Must read 2 – Hugh Hendry’s latest missive
The Fund was down 18 bps in April. The main positive contributors were tobacco and Japanese equities and short-end interest rate receivers. These gains were more than offset however by the pullback in the US dollar.
We continue to maintain a long equity risk exposure through companies least exposed to the business cycle, whilst favouring receiving rates in developed countries most prone to a loss of economic momentum as other countries, notably Japan, weaken their currencies through the pursuit of QE. We also retain a structural long position in the US dollar and remain long yen assets [currency hedged] via the Japanese stock market.
Despite the near universal willingness on the part of other investors to look wistfully towards the promised resurgence in US economic growth towards the end of this year, the present reality is that the global economy has been deteriorating over the past few months, as highlighted by weaker trade activity and lower PMIs.
With a destocking cycle gaining momentum, and a revival in Japanese exports making life tougher for their overseas competition, European and emerging market economies have demonstrated evidence of further deterioration and unsurprisingly local stock markets have under-performed US indices.
Furthermore, there is growing strain developing in those commodity exporting nations that rely heavily on sales to China, Australia for one suffering from lower Chinese growth.
As China attempts its audacious switch to consumption-led growth, by allowing its currency to appreciate and so boost the purchasing power of its consumers (oblivious, it seems, to the dangers of becoming less competitive in weak export markets), the country’s willingness to import boundless quantities of industrial commodities has been curtailed. As a consequence, the Australian export PMI in April contracted for the seventh consecutive month, reaching the lowest recorded level of modern times. And confronted by weaker manufacturing activity and a rising unemployment rate, the Reserve Bank of Australia cut rates to an all-time low of 2.75% last month. The Fund made 30 bps from receiving rates in Australia and we continue to expect more cuts.
As uncertainties in the global economy have increased, we have witnessed a continuation of the US economy’s relative durability to the rest of the world. Stronger real GDP growth in the first quarter and positive investor perception of a re-alignment in labour, land and energy costs have combined to make US dollar assets appear more attractive than their international peers. However, our long USD position suffered a short term reversal and cost the Fund 43 bps.

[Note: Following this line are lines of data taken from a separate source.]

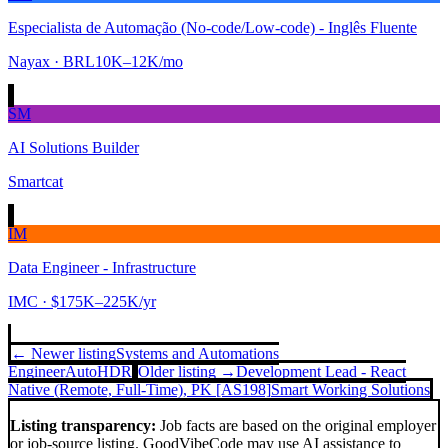
Especialista de Automação (No-code/Low-code) - Inglês Fluente
Nayax
· BRL10K–12K/mo
SM
AI Solutions Builder
Smartcat
IM
Data Engineer - Infrastructure
IMC
· $175K–225K/yr
← Newer listing
Systems and Automations
Engineer
AutoHDR
Older listing →
Development Lead - React
Native (Remote, Full-Time), PK [AS198]
Smart Working Solutions
Listing transparency:
Job facts are based on the original employer
or job-source listing. GoodVibeCode may use AI assistance to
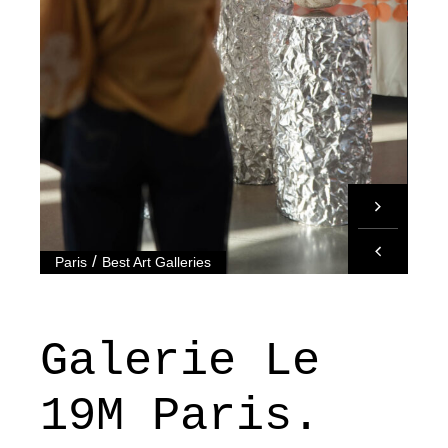
/
Paris
Best Art Galleries
Galerie Le
19M Paris.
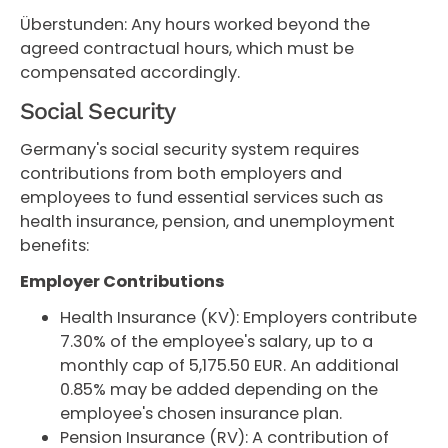
Überstunden: Any hours worked beyond the
agreed contractual hours, which must be
compensated accordingly.
Social Security
Germany's social security system requires
contributions from both employers and
employees to fund essential services such as
health insurance, pension, and unemployment
benefits:
Employer Contributions
Health Insurance (KV): Employers contribute
7.30% of the employee's salary, up to a
monthly cap of 5,175.50 EUR. An additional
0.85% may be added depending on the
employee's chosen insurance plan.
Pension Insurance (RV): A contribution of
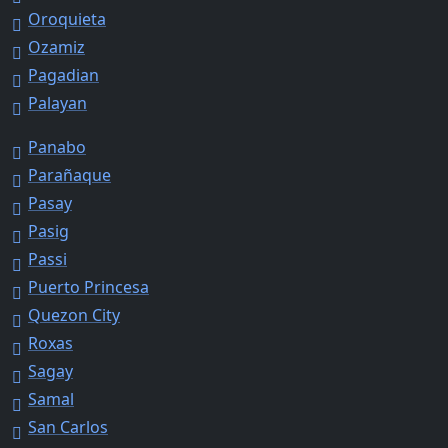
Oroquieta
Ozamiz
Pagadian
Palayan
Panabo
Parañaque
Pasay
Pasig
Passi
Puerto Princesa
Quezon City
Roxas
Sagay
Samal
San Carlos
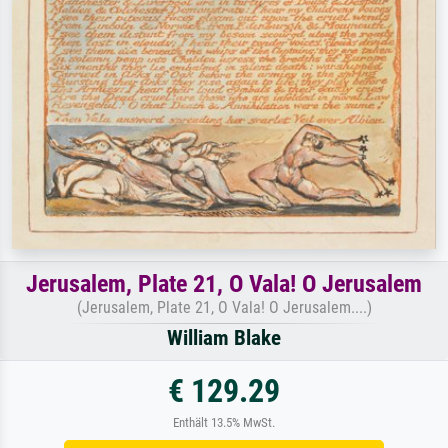
Jerusalem, Plate 21, O Vala! O Jerusalem
(Jerusalem, Plate 21, O Vala! O Jerusalem....)
William Blake
€ 129.29
Enthält 13.5% MwSt.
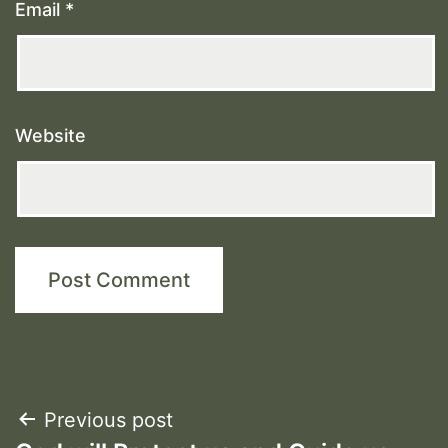
Email
*
Website
Post
Previous post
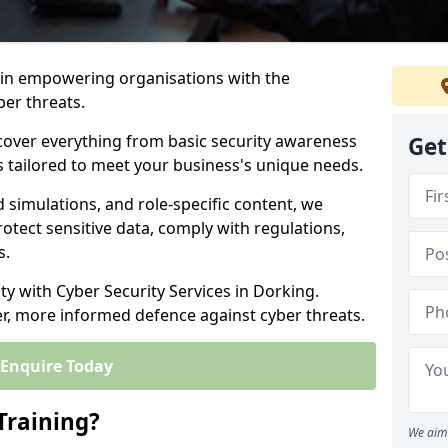
s in empowering organisations with the
ber threats.
cover everything from basic security awareness
Get
ns tailored to meet your business's unique needs.
d simulations, and role-specific content, we
otect sensitive data, comply with regulations,
s.
ity with Cyber Security Services in Dorking.
er, more informed defence against cyber threats.
Enquire Today
Training?
We aim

Mindful of the on-going slow down in global growth we have continued to express equity risk by being long low variance equities. This strategy continues to play out positively with such stocks out-performing for the fourth month in a row. The S&P consumer staples index for instance gained 2.9% in April compared to 1.8% for the S&P500, which brings total gains since January to 17% compared with 12% for the S&P500. The Fund recorded a gain of 55 bps from tobacco stocks.

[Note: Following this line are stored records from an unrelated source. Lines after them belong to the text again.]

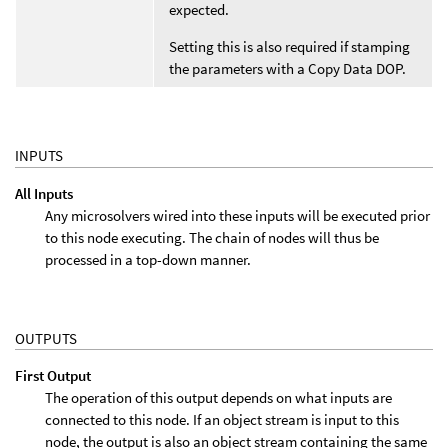
expected.
Setting this is also required if stamping
the parameters with a Copy Data DOP.
INPUTS
All Inputs
Any microsolvers wired into these inputs will be executed prior
to this node executing. The chain of nodes will thus be
processed in a top-down manner.
OUTPUTS
First Output
The operation of this output depends on what inputs are
connected to this node. If an object stream is input to this
node, the output is also an object stream containing the same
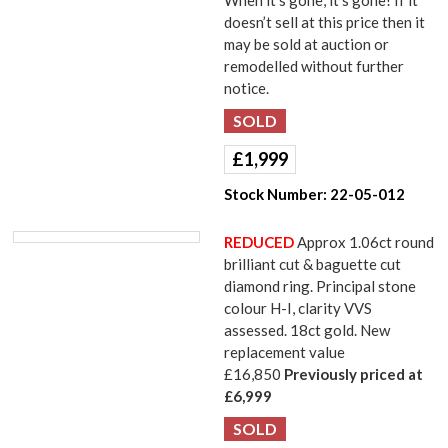
When it’s gone, it’s gone! If it
doesn’t sell at this price then it
may be sold at auction or
remodelled without further
notice.
£
1,999
Stock Number:
22-05-012
REDUCED
Approx 1.06ct round
brilliant cut & baguette cut
diamond ring. Principal stone
colour H-I, clarity VVS
assessed. 18ct gold. New
replacement value
£16,850
Previously priced at
£6,999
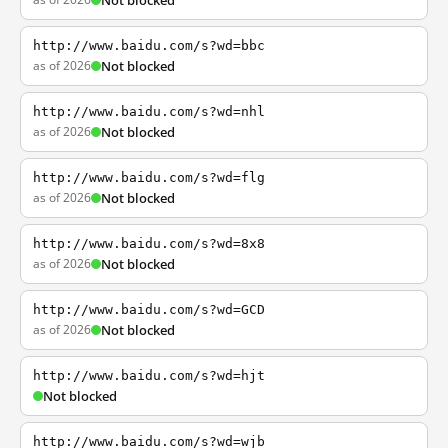
Not blocked
http://www.baidu.com/s?wd=bbc
as of 2026
Not blocked
http://www.baidu.com/s?wd=nhl
as of 2026
Not blocked
http://www.baidu.com/s?wd=flg
as of 2026
Not blocked
http://www.baidu.com/s?wd=8x8
as of 2026
Not blocked
http://www.baidu.com/s?wd=GCD
as of 2026
Not blocked
http://www.baidu.com/s?wd=hjt
Not blocked
http://www.baidu.com/s?wd=wjb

One of our core investment themes remains the fight against deflation launched by Japanese authorities through QE of historic proportions. We believe that such radical QE creates the perfect recipe for a weaker yen and booming Japanese equities. The Nikkei rallied by 11.8% in yen terms in April 2013, the best monthly return since December 2009, and has now gained 61% from the November 2012 low. Against this background, the Fund recorded a gain of 30 bps from Japanese equities.

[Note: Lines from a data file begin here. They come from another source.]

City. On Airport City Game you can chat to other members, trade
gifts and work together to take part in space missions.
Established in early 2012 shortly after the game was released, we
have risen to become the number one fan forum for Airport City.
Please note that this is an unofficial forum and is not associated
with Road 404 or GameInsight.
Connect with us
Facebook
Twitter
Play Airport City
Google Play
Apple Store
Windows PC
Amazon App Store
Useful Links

A weak yen continues to weigh negatively however on neighbouring economies, especially Korea and Taiwan. Since its November low, the won has jumped 22% against the yen and the Taiwan dollar has appreciated by 26% over the same period, reducing the competitiveness of Korean and Taiwanese exports. Faced with a pronounced slowdown in domestic economic activity, the Korean authorities cut interest rates to 2.5% from 2.75%. The battle is now on between other Asian central banks and the BoJ! The Fund made 6 bps from the Korean rate decision and 5 bps from Korean cyclical equity shorts.